What you are asked to do = Select and reproduce each line of the listing below that bears the string "target".

Exercise data =
--- START ---

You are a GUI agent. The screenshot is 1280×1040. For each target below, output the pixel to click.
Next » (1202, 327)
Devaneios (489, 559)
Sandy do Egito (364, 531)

--- END ---
--- START ---

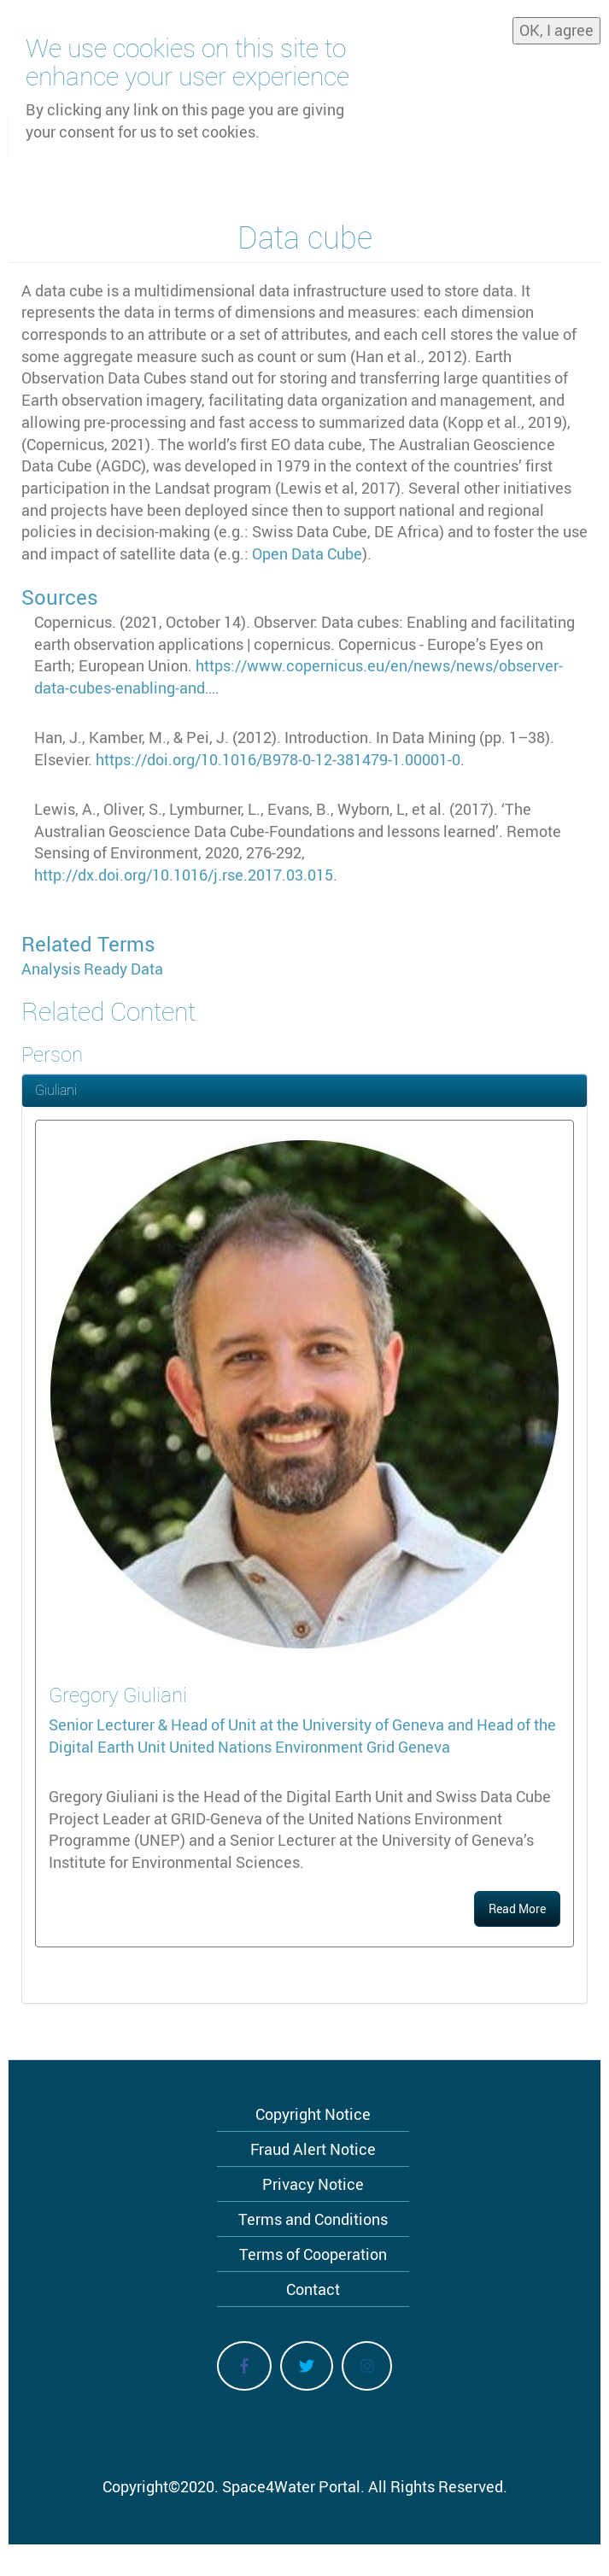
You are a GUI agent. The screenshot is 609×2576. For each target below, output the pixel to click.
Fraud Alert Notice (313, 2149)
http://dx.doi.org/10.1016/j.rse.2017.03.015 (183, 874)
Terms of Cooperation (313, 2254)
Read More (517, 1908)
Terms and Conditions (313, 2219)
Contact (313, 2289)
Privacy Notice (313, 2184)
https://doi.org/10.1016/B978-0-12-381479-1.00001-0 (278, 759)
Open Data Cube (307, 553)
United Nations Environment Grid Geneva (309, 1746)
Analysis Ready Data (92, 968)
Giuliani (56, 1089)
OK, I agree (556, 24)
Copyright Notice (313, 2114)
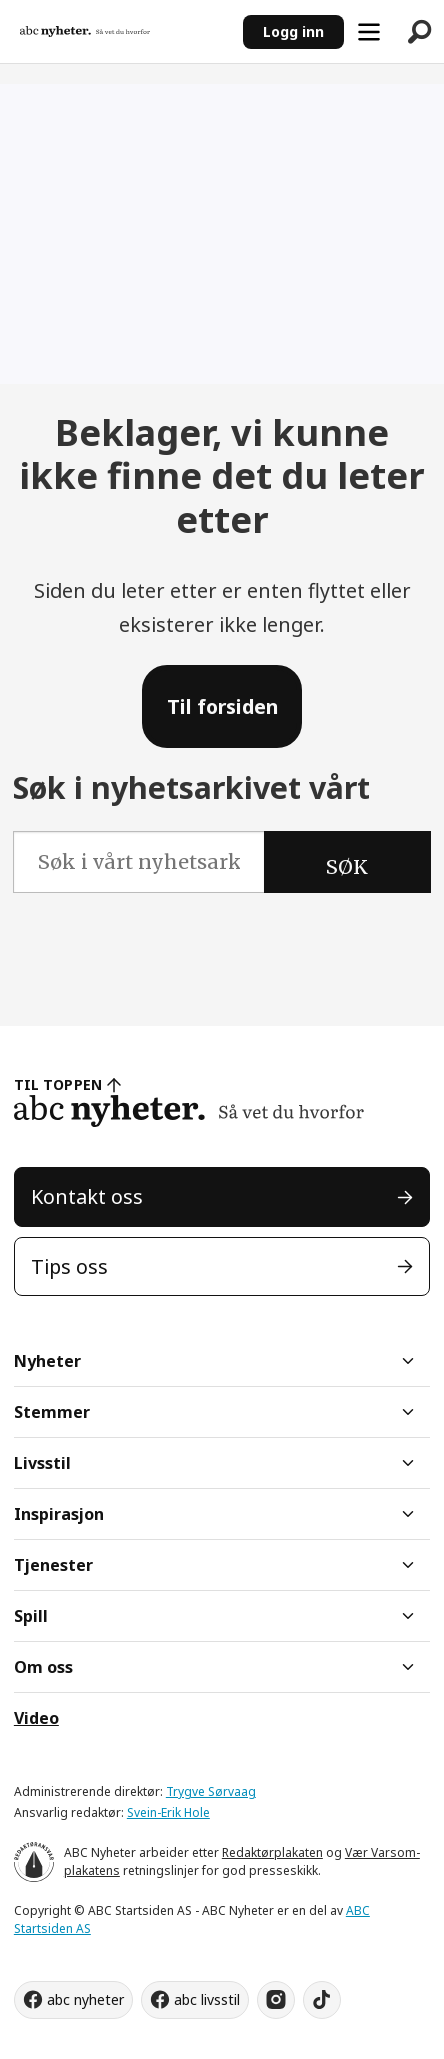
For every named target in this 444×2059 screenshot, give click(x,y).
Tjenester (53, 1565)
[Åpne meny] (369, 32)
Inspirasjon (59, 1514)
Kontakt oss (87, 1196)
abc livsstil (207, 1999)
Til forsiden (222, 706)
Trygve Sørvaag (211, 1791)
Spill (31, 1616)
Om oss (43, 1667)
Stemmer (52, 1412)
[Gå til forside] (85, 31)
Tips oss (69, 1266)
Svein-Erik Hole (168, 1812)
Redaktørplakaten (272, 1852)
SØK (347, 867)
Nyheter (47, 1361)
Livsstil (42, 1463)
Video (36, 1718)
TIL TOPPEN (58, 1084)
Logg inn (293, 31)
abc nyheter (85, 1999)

--- END ---

Reply =
You are a GUI agent. The screenshot is 1280×1040. For each target below, output the pixel to click.
You are a GUI agent. The screenshot is 609×2576. For each target below, output the pixel to click.
For every named target in this 444×2059 screenshot, give click(x,y).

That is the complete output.